Eighteen phase III and seven phase II randomised controlled trials were identified which
investigated different chemotherapy regimens in populations with a majority of
advanced stage ovarian cancer patients. While a range of regimens have been
investigated, including addition of chemotherapy agents to standard regimens or
substitution of different agents, almost all failed to demonstrate an overall or progression-
free survival benefit compared with standard chemotherapy (most often
platinum/taxane combination). Trials which did show survival differences were either in
specific patient populations or compared older chemotherapy regimens no longer
considered standard.
Biological therapies for first line adjuvant treatment of epithelial ovarian cancer
Two randomised controlled trials have shown improved progression-free survival for the
biological therapy bevacizumab used in addition to carboplatin and paclitaxel. One of
these studies also indicated for patients at high risk of progression, overall survival benefit
with bevacizumab, and greater benefit in progression free survival than for patients at
lower risk.
Adverse effect profiles reflected the various agents used however, mostly there were few
differences in toxicities experienced between treatment arms. Similarly, most trials
reported no significant differences in quality of life between treatment arms investigated.

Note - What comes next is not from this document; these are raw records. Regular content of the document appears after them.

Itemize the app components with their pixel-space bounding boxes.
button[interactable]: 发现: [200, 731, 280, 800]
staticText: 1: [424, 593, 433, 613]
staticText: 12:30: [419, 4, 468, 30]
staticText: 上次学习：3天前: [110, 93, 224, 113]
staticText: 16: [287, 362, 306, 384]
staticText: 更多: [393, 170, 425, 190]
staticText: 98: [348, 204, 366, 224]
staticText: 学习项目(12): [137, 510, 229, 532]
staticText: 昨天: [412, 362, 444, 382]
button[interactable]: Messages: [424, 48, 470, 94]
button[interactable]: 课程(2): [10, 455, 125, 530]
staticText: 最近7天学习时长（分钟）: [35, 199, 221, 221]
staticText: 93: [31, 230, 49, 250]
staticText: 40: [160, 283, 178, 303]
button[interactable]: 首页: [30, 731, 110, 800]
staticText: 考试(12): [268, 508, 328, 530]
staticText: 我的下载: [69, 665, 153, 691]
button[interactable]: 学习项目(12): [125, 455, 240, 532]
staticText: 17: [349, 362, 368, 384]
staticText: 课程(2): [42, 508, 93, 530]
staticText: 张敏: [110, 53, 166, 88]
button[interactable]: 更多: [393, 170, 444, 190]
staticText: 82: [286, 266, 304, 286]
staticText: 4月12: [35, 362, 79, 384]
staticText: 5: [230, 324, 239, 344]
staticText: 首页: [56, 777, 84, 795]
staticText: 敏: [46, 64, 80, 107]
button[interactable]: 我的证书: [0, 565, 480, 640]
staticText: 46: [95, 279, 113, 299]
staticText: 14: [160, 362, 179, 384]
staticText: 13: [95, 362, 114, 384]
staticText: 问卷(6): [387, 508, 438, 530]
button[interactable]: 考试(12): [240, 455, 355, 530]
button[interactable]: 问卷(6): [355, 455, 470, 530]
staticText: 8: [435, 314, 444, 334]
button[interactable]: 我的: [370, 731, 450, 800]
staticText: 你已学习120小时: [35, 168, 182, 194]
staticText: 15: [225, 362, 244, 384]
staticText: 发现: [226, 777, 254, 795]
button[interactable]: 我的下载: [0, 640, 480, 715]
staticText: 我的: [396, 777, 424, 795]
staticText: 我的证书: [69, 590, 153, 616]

First-line chemotherapy for women with epithelial ovarian cancer-a systematic review viSchedules for chemotherapy regimens for first line adjuvant treatment of epithelial
ovarian cancer
Six phase III and one phase II trials were identified which investigated different schedules
for chemotherapy regimens for first line adjuvant treatment of epithelial ovarian cancer.

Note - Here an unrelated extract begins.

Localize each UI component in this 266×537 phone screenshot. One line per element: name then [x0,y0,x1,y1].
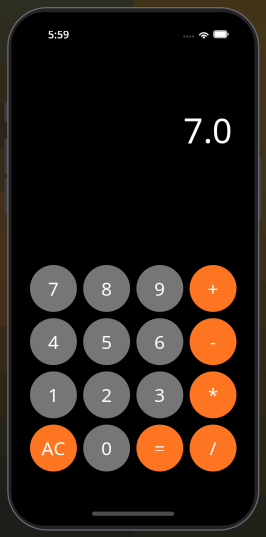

No systematic reviews in this topic were identified. A range of schedules were
investigated including dose-dense chemotherapy, different doses of the same agent or
different timing/cycles of the same regimen. Only one trial, JGOG 3016, showed survival
benefits between treatment arms. This study investigated dose-dense paclitaxel
compared with standard paclitaxel and reported improved overall survival and
progression-free survival in the dose-dense paclitaxel group compared to the
conventional group, at short-term follow-up (up to 3 years) and at long-term follow-up
(median 6.4 years). While adverse events were often similar between treatment arms,
some increased toxicity was observed in the higher dose, more intensive chemotherapy
intervention arms compared with standard arms. Quality of life was not assessed in any of
the trials.
Two trials were identified which investigated complex chemotherapy regimens including
peripheral blood stem cell support. Neither of these trials reported any survival differences
between intervention and standard treatment arms. Only one trial provided detailed
data on adverse events, with higher toxicity experienced in the complex high-dose
chemotherapy arm. Quality of life was not assessed in either trial.

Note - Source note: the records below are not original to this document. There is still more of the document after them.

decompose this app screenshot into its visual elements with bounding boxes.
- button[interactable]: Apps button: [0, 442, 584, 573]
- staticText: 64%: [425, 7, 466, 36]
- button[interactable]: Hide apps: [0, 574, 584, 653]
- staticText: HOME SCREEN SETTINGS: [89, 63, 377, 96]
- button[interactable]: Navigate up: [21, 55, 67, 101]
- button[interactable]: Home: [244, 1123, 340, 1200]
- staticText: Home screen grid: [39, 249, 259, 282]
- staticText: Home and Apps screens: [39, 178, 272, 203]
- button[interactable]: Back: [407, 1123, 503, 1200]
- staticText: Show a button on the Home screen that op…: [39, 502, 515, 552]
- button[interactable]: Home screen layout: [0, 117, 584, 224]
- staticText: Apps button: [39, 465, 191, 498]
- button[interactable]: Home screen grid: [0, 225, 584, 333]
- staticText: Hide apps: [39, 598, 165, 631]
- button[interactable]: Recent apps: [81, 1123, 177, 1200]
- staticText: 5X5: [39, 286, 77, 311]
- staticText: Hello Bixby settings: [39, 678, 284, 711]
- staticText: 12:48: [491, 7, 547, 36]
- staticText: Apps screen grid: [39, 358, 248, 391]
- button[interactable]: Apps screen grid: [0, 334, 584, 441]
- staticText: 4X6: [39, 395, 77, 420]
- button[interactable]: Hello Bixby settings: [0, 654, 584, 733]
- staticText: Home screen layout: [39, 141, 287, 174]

Mode of administration for chemotherapy regimens for first line adjuvant treatment of
epithelial ovarian cancer
One recent high quality Cochrane systematic review was identified which reported on
the effectiveness of intraperitoneal (IP) chemotherapy in treating ovarian cancer. The
review found that the inclusion of an IP component of chemotherapy improved overall
and progression-free survival. However, women receiving IP chemotherapy reported
more adverse events than those on standard chemotherapy. Limited data on quality of
life have been reported.
Time of administration of chemotherapy regimens for first line adjuvant treatment of
epithelial ovarian cancer
One randomised controlled trial has been published comparing neoadjuvant
chemotherapy with primary surgery. No survival differences between treatment arms
were observed. More adverse events were observed in the primary surgery group than
the neoadjuvant group, however whether this was statistically significant was not
reported. There were no differences in quality of life between treatment arms.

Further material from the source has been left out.